---- DATA SECTION
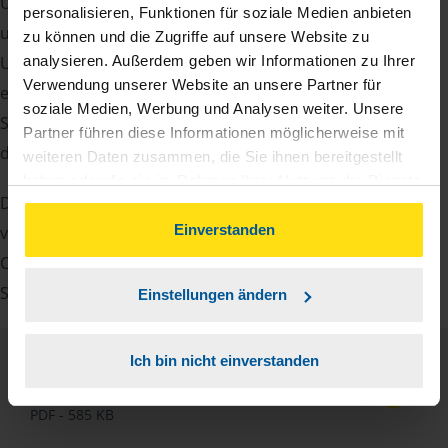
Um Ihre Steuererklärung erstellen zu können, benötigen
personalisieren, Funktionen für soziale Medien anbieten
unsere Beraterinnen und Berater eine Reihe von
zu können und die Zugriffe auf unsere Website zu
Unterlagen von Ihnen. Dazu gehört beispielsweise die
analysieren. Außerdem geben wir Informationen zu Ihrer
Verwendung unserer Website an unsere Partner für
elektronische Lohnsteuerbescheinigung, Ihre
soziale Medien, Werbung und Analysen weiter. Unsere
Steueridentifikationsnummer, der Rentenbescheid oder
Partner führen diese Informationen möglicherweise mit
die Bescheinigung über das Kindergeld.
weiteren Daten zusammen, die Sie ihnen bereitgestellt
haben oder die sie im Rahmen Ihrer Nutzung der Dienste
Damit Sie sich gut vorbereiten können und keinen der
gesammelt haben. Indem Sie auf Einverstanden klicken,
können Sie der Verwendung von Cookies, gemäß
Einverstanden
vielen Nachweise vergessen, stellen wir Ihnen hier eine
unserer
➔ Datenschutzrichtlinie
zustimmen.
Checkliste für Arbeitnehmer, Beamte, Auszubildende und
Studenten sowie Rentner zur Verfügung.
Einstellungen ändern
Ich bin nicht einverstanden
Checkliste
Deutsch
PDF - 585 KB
--------
---- DATA SECTION
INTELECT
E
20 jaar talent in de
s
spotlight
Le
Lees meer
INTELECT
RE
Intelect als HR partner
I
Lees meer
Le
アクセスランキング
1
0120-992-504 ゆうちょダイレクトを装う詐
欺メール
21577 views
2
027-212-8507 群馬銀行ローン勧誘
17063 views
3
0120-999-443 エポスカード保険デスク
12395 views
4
--------
INSTRUCTIONS TO FOLLOW -
From the data above, show each line that contains "Verwendung".

TASK RESPONSE -
Verwendung unserer Website an unsere Partner für
können Sie der Verwendung von Cookies, gemäß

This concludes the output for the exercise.